# [WHAT YOU ARE ASKED TO DO]
Your answer should be only the lines below from the one with "12. Februar 2024" to the one with "23 | 1 day ago", repeated exactly, ends included.

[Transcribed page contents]
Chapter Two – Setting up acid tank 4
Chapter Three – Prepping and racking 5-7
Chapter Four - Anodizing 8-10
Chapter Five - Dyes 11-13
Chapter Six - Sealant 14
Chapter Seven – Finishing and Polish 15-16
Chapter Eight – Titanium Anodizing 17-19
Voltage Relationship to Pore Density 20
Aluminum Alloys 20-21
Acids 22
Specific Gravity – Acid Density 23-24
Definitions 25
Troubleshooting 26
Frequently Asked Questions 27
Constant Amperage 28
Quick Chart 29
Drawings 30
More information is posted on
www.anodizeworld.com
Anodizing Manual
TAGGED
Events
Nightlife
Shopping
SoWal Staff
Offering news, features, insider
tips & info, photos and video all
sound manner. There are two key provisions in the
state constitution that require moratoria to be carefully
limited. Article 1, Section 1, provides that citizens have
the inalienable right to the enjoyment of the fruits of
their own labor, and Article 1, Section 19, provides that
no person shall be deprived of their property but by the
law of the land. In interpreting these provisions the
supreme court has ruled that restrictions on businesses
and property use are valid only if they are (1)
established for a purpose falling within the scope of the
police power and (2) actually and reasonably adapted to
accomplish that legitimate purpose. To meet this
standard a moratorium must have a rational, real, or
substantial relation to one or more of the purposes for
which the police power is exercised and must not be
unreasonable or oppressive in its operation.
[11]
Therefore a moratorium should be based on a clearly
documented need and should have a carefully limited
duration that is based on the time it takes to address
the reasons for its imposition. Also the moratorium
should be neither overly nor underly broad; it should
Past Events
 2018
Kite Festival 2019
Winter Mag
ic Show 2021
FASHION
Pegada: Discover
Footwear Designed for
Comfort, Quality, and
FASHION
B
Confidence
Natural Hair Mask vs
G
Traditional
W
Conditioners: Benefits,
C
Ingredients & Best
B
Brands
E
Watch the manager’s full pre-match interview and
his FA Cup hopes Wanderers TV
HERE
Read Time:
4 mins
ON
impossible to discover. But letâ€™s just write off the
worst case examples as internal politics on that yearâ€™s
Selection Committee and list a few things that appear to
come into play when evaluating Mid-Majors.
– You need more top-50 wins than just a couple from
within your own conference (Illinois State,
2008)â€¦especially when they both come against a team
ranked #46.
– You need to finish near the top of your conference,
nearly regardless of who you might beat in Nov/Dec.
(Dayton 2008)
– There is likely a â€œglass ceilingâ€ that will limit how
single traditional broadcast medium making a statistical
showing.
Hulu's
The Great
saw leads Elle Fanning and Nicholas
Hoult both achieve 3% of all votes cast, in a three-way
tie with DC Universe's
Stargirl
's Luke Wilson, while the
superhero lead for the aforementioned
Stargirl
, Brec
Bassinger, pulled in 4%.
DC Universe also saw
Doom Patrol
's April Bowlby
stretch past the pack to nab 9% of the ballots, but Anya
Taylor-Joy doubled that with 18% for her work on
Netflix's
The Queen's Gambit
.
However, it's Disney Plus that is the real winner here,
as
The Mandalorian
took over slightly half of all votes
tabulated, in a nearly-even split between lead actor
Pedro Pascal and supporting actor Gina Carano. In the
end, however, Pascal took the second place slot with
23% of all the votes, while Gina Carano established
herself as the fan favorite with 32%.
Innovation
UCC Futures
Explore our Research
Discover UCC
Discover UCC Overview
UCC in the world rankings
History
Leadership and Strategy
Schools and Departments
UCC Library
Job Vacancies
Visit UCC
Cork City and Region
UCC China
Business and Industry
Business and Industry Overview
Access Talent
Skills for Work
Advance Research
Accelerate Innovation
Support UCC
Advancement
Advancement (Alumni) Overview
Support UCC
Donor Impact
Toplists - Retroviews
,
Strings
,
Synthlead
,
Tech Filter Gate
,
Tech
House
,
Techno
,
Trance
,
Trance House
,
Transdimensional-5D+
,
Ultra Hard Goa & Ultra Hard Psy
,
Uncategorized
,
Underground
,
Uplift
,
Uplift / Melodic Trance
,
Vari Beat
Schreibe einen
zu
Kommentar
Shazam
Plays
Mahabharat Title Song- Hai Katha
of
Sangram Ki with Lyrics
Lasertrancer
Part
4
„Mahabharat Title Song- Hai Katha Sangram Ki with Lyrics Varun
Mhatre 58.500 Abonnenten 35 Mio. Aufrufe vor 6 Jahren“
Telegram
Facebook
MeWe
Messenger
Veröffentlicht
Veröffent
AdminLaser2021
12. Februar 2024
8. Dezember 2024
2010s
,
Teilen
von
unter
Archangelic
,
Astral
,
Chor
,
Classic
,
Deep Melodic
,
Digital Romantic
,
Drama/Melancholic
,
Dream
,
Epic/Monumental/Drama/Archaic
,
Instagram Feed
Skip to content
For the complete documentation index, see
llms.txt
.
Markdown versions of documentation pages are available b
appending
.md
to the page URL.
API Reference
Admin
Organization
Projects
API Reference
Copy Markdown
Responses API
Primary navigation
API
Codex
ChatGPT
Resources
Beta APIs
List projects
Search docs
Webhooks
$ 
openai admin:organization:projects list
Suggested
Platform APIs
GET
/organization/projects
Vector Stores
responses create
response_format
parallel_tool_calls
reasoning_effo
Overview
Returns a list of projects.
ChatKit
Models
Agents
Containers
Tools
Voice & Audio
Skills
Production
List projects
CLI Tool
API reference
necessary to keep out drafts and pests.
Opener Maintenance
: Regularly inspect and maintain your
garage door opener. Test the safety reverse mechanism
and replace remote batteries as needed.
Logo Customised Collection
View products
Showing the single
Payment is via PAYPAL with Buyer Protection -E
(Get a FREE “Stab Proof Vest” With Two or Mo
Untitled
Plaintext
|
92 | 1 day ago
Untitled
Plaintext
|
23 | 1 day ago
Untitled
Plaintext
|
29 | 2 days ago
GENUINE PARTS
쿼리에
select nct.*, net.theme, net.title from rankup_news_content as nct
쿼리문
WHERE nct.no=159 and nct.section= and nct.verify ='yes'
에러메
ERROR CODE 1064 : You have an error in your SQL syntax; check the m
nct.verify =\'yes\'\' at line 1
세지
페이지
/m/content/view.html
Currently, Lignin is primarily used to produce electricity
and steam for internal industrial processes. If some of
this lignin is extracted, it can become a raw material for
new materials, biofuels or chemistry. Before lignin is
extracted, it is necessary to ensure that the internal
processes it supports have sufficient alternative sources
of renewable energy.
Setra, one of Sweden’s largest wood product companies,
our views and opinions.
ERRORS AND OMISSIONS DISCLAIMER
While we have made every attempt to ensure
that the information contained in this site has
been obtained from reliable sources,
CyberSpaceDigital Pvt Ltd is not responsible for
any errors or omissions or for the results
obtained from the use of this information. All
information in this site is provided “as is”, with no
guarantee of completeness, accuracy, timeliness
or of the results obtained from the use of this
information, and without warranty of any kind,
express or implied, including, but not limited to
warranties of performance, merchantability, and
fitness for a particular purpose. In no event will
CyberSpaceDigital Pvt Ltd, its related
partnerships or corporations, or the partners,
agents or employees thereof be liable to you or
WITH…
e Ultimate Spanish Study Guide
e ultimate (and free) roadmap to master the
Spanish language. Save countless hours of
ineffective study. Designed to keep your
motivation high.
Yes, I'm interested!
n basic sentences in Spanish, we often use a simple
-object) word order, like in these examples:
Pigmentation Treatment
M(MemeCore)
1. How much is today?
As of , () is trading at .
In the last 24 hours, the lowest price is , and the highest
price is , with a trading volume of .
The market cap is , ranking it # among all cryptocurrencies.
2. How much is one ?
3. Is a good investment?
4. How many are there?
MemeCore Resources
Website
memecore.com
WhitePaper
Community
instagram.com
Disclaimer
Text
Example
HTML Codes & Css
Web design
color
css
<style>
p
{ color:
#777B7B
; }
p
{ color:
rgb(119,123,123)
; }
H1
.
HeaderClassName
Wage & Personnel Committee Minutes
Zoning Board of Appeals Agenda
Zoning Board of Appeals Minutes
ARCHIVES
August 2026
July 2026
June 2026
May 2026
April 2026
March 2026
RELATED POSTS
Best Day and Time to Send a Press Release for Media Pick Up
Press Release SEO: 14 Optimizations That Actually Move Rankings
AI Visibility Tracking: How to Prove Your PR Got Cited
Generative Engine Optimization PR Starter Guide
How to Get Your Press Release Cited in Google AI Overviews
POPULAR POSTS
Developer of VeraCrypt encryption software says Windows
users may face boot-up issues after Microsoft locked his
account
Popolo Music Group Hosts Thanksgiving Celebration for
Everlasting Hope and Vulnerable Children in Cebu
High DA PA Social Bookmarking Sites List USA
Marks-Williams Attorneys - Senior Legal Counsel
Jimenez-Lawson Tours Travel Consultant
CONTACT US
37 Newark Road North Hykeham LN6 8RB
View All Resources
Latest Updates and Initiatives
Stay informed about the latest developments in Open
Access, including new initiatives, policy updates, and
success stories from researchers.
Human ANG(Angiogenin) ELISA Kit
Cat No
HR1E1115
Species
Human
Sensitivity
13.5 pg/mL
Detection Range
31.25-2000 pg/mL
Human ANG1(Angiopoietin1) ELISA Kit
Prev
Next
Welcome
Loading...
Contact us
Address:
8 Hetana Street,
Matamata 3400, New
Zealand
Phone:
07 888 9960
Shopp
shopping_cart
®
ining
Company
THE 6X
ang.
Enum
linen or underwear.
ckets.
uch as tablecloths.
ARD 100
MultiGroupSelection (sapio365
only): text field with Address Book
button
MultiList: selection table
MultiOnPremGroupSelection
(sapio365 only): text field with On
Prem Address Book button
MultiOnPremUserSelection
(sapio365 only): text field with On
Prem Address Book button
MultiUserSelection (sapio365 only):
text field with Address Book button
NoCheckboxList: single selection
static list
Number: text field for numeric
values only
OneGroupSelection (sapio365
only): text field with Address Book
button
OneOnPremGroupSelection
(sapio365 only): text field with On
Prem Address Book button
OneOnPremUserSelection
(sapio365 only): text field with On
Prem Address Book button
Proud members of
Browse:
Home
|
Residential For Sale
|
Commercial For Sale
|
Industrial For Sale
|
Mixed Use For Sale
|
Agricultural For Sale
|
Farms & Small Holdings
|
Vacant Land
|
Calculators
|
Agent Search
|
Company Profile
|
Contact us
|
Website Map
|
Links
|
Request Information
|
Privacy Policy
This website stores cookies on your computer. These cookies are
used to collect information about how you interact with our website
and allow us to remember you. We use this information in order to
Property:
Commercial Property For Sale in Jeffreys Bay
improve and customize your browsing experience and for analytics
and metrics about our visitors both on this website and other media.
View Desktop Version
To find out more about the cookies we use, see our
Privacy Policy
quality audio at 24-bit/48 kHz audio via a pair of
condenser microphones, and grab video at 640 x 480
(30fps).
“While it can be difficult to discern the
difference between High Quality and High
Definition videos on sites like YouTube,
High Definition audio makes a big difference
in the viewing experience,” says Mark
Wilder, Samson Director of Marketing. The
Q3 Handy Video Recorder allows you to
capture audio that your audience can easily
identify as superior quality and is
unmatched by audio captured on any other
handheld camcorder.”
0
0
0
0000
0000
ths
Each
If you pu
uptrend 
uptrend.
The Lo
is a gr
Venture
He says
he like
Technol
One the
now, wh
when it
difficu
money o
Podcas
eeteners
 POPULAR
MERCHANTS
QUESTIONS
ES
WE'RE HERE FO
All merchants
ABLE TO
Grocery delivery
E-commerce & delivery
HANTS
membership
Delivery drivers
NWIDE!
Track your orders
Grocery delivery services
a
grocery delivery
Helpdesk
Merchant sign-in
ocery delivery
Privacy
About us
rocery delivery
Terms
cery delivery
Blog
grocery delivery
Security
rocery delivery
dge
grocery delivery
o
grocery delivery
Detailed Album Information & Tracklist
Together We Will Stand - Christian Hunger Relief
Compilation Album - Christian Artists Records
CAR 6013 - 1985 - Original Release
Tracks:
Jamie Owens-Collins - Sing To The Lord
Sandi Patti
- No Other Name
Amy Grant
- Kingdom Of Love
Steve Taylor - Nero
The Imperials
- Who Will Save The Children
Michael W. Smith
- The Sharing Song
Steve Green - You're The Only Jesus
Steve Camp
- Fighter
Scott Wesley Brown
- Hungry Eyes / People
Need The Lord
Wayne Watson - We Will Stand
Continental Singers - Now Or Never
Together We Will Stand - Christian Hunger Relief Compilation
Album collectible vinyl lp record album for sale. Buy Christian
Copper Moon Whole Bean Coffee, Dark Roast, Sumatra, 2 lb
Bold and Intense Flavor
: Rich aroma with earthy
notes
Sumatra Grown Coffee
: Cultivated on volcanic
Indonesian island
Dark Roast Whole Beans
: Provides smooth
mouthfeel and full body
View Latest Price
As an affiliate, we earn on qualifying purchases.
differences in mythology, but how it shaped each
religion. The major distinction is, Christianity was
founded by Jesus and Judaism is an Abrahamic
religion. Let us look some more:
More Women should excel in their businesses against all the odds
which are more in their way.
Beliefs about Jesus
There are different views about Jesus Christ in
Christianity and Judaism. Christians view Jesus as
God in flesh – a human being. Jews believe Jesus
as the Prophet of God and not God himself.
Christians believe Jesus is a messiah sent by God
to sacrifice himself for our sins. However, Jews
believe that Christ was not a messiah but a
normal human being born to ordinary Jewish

# [TASK RESULT]
12. Februar 2024
8. Dezember 2024
2010s
,
Teilen
von
unter
Archangelic
,
Astral
,
Chor
,
Classic
,
Deep Melodic
,
Digital Romantic
,
Drama/Melancholic
,
Dream
,
Epic/Monumental/Drama/Archaic
,
Instagram Feed
Skip to content
For the complete documentation index, see
llms.txt
.
Markdown versions of documentation pages are available b
appending
.md
to the page URL.
API Reference
Admin
Organization
Projects
API Reference
Copy Markdown
Responses API
Primary navigation
API
Codex
ChatGPT
Resources
Beta APIs
List projects
Search docs
Webhooks
$ 
openai admin:organization:projects list
Suggested
Platform APIs
GET
/organization/projects
Vector Stores
responses create
response_format
parallel_tool_calls
reasoning_effo
Overview
Returns a list of projects.
ChatKit
Models
Agents
Containers
Tools
Voice & Audio
Skills
Production
List projects
CLI Tool
API reference
necessary to keep out drafts and pests.
Opener Maintenance
: Regularly inspect and maintain your
garage door opener. Test the safety reverse mechanism
and replace remote batteries as needed.
Logo Customised Collection
View products
Showing the single
Payment is via PAYPAL with Buyer Protection -E
(Get a FREE “Stab Proof Vest” With Two or Mo
Untitled
Plaintext
|
92 | 1 day ago
Untitled
Plaintext
|
23 | 1 day ago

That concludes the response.